Vincent Chuang December 31st, 2003 06:16 PM

Help Premiere Pro Problem
 
Some background
I use a toshiba laptop, and for firewire connections i use a pcmia card that has two firewire A ports.

right now i have my dv camera attached to one port and an external HDD conneted to the other port.

1) how bad would this be?
2) when i try to capture in premiere it always gives me the "maximum filesize exceeded" error, what am i to do?

thank u for ur help in advance.

Steve Withers December 31st, 2003 11:50 PM

What's the length of the video you're trying to capture? And what file system are you using? (Fat32, NTFS). I know Fat32 has a 4gig limit, which might be the cause.

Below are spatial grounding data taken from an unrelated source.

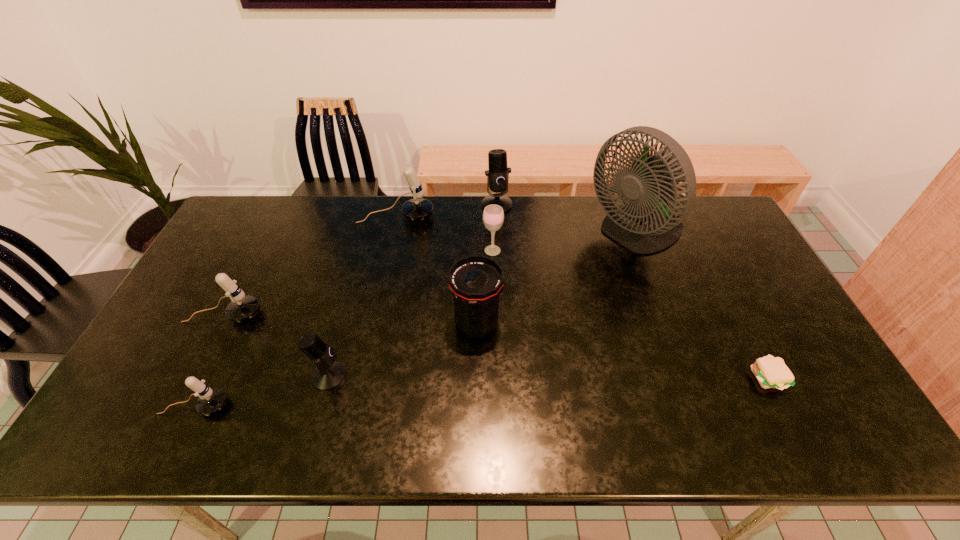 Locate an element on the screen. vacant point located between the patty and the telephoto lens is located at coordinates (622, 350).

Where is `free space that is in between the fan and the rightmost white microphone`? free space that is in between the fan and the rightmost white microphone is located at coordinates (516, 225).

At what (x,y) coordinates should I click in order to perform the action: click on free space between the second shortest object and the wineglass. Please return your answer as a coordinate pair (x, y). Looking at the image, I should click on (344, 328).

At what (x,y) coordinates should I click in order to perform the action: click on free space between the second biggest white microphone and the telephoto lens. Please return your answer as a coordinate pair (x, y). Looking at the image, I should click on (350, 319).

What are the coordinates of `free spot between the third nearest microphone and the left black microphone` in the screenshot? It's located at (276, 345).

Identify which object is located as the fourth nearest to the telephoto lens. Please provide its 2D coordinates. Your answer should be formatted as a tuple, i.e. [(x, y)], where the tuple contains the x and y coordinates of a point satisfying the conditions above.

[(416, 209)]

The image size is (960, 540). I want to click on object that stands as the seventh closest to the wineglass, so click(771, 372).

Identify which microphone is located as the fourth nearest to the telephoto lens. Please provide its 2D coordinates. Your answer should be formatted as a tuple, i.e. [(x, y)], where the tuple contains the x and y coordinates of a point satisfying the conditions above.

[(241, 308)]

Identify which microphone is located as the fourth nearest to the farther black microphone. Please provide its 2D coordinates. Your answer should be formatted as a tuple, i.e. [(x, y)], where the tuple contains the x and y coordinates of a point satisfying the conditions above.

[(210, 401)]

Point out which white microphone is positioned as the nearest to the nearest white microphone. Please provide its 2D coordinates. Your answer should be formatted as a tuple, i.e. [(x, y)], where the tuple contains the x and y coordinates of a point satisfying the conditions above.

[(241, 308)] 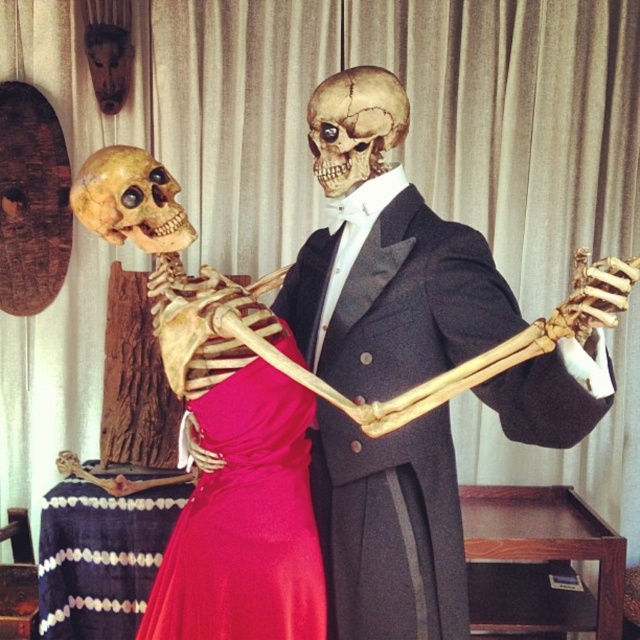 You are a photographer standing in front of the smooth beige skull at center. You want to take a closeup shot of it. If your camera can focus on objects within 1 meter, will you need to move closer or farther away?

The smooth beige skull at center is 1.51 meters away from you. Since your camera can focus within 1 meter, you need to move closer to the smooth beige skull at center to get a clear closeup.

Looking at this image, you are a photographer setting up a shoot in the scene described. You need to place a small prop exactly at point (x=392, y=292). What object will the prop be placed on top of?

The prop will be placed on top of the matte pink dress at center located at point (x=392, y=292).

You are a fashion designer examining the skeletons in formal attire. You need to determine which object is taller between the shiny red fabric dress at center and the smooth beige skull at center. Which one is taller?

The shiny red fabric dress at center is taller than the smooth beige skull at center according to the description. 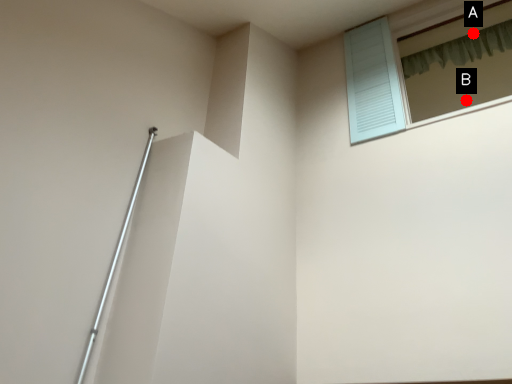 Question: Two points are circled on the image, labeled by A and B beside each circle. Which point is closer to the camera taking this photo?

Choices:
 (A) A is closer
 (B) B is closer

Answer: (A) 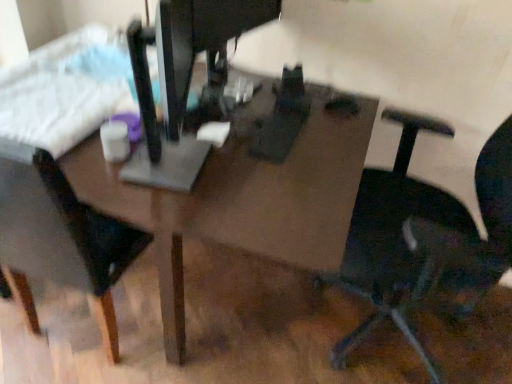 I want to click on vacant space to the right of metallic gray sewing machine at center, so click(285, 183). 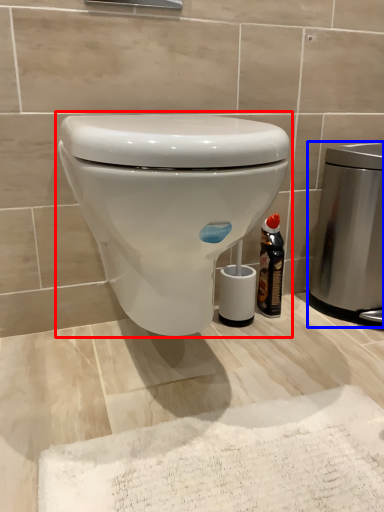 Question: Which object appears closest to the camera in this image, toilet (highlighted by a red box) or appliance (highlighted by a blue box)?

Choices:
 (A) toilet
 (B) appliance

Answer: (A) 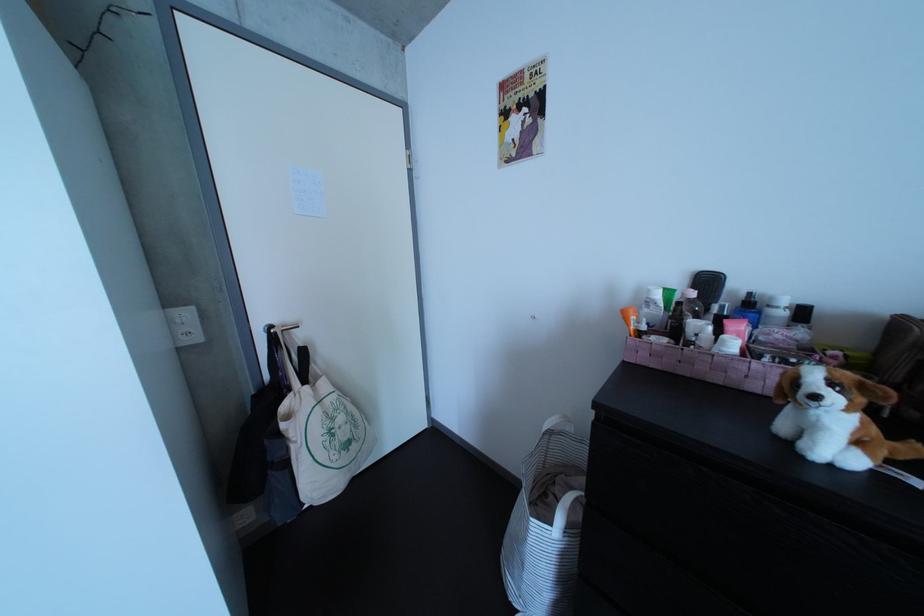 Where would you lift the striped basket handle? Please return your answer as a coordinate pair (x, y).

(551, 423) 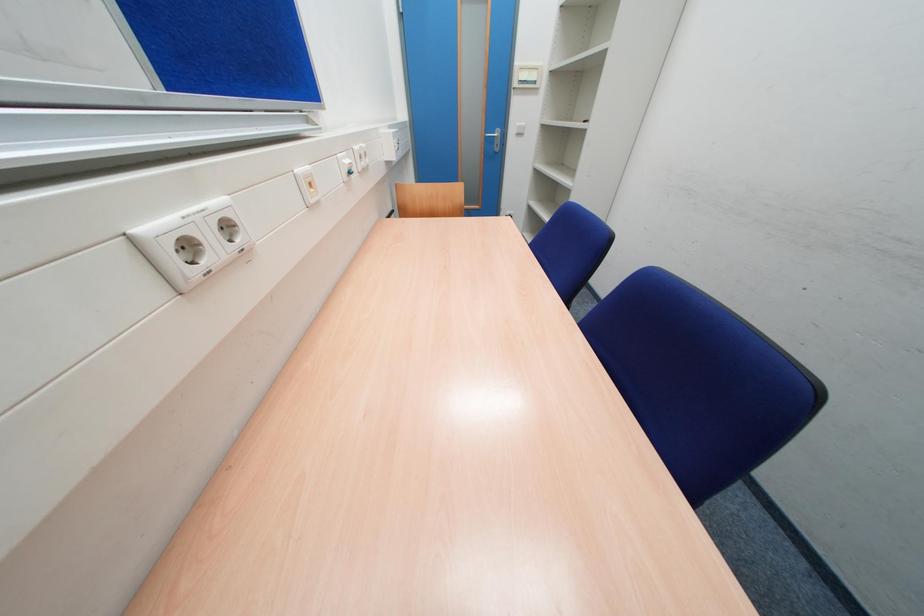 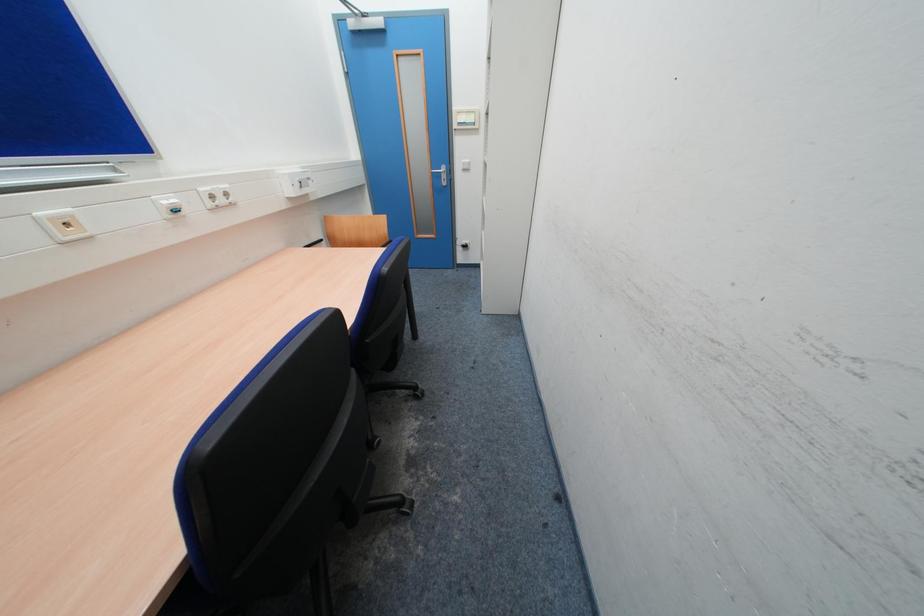 Question: Which direction would the cameraman need to move to produce the second image? Reply with the corresponding letter.

Choices:
 (A) Left
 (B) Right
 (C) Forward
 (D) Backward

Answer: (B) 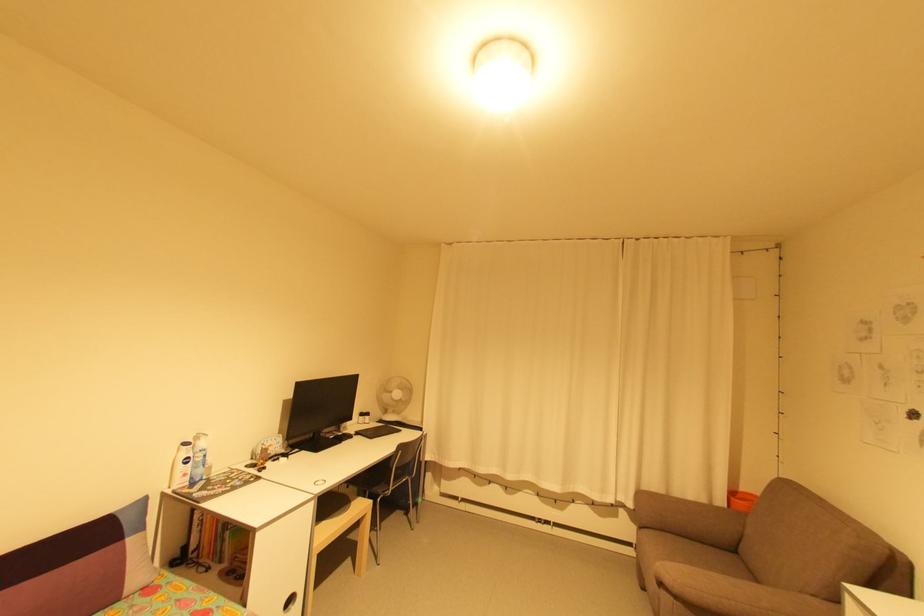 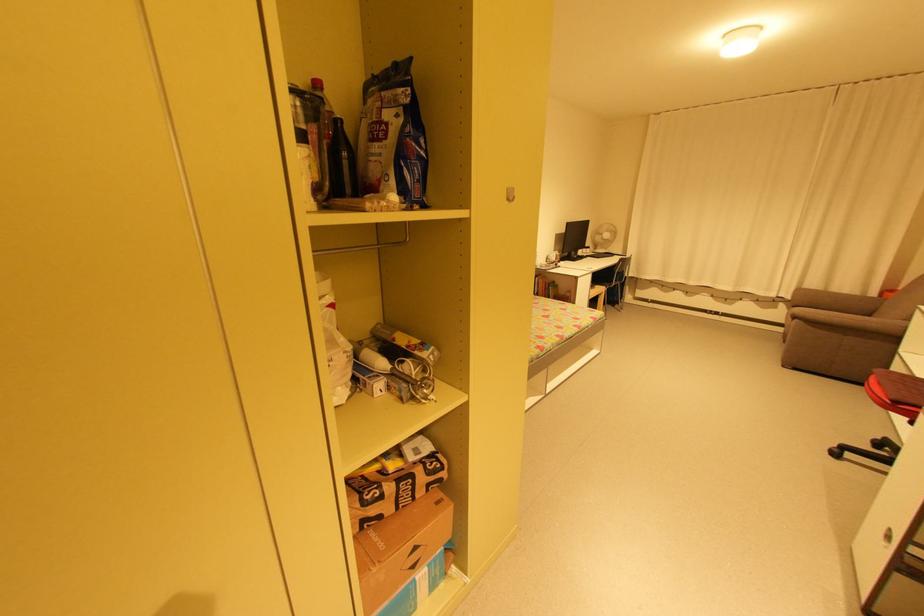 Find the pixel in the second image that matches (x=371, y=418) in the first image.

(592, 249) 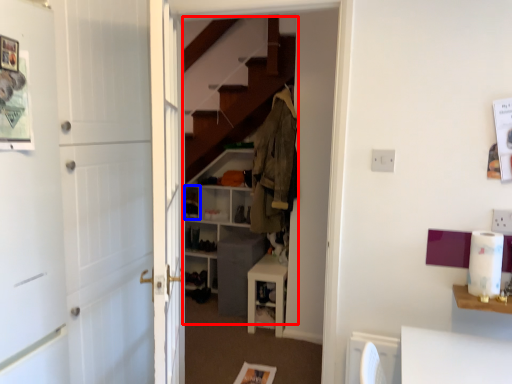 Question: Which point is closer to the camera, dresser (highlighted by a red box) or shelf (highlighted by a blue box)?

Choices:
 (A) dresser
 (B) shelf

Answer: (A) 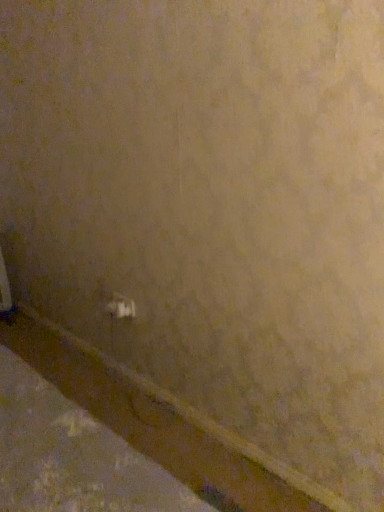 Question: Is white matte molding at lower left in front of or behind white plastic power plugs and sockets at lower center in the image?

Choices:
 (A) behind
 (B) front

Answer: (B)

Question: From a real-world perspective, is white matte molding at lower left positioned above or below white plastic power plugs and sockets at lower center?

Choices:
 (A) above
 (B) below

Answer: (B)

Question: Looking at their shapes, would you say white matte molding at lower left is wider or thinner than white plastic power plugs and sockets at lower center?

Choices:
 (A) wide
 (B) thin

Answer: (A)

Question: In the image, is white plastic power plugs and sockets at lower center on the left side or the right side of white matte molding at lower left?

Choices:
 (A) left
 (B) right

Answer: (B)

Question: In terms of height, does white plastic power plugs and sockets at lower center look taller or shorter compared to white matte molding at lower left?

Choices:
 (A) tall
 (B) short

Answer: (A)

Question: Is white plastic power plugs and sockets at lower center situated inside white matte molding at lower left or outside?

Choices:
 (A) inside
 (B) outside

Answer: (B)

Question: Considering the positions of white plastic power plugs and sockets at lower center and white matte molding at lower left in the image, is white plastic power plugs and sockets at lower center wider or thinner than white matte molding at lower left?

Choices:
 (A) wide
 (B) thin

Answer: (B) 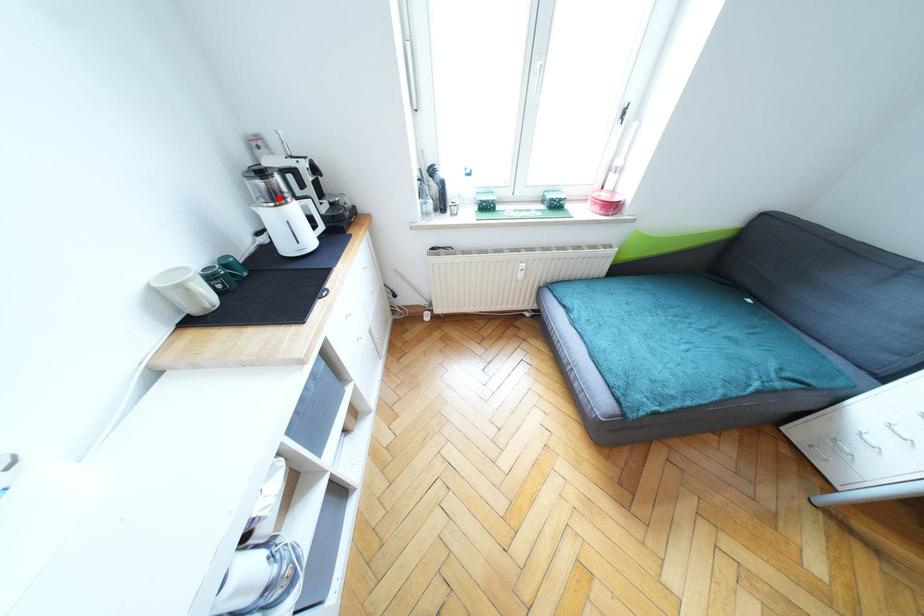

Andrew Leigh January 1st, 2004 05:04 AM

Ligos MPEG plugin for Premiere 6
 
Hi,

does anyone use this plugin to do their encoding? If so I would really be keen to know what the best settings would be for maximum quality. I never do anything more than 1 hour so can afford max quality. I am a PAL user but that will only affect on or two settings.

Thanks
Andrew

David Hurdon January 1st, 2004 07:36 AM

MPEG-2 settings in various encoders are mostly the same so you should get some help from this link: http://dvd-hq.info/Compression.html
It describes settings in TMPGEnc but I've found it useful in other encoders, like the Main Concept plug-in in Premiere 6.5.

David Hurdon

Andrew Leigh January 1st, 2004 11:29 AM

Thanks David will go check it out.

Rob Lohman January 1st, 2004 11:44 AM

To the best of my knowledge (when I looked at Ligos years ago)
it doesn't have that many settings. Bitrate is the main factor in
quality. If it does VBR encoding than that's better as well.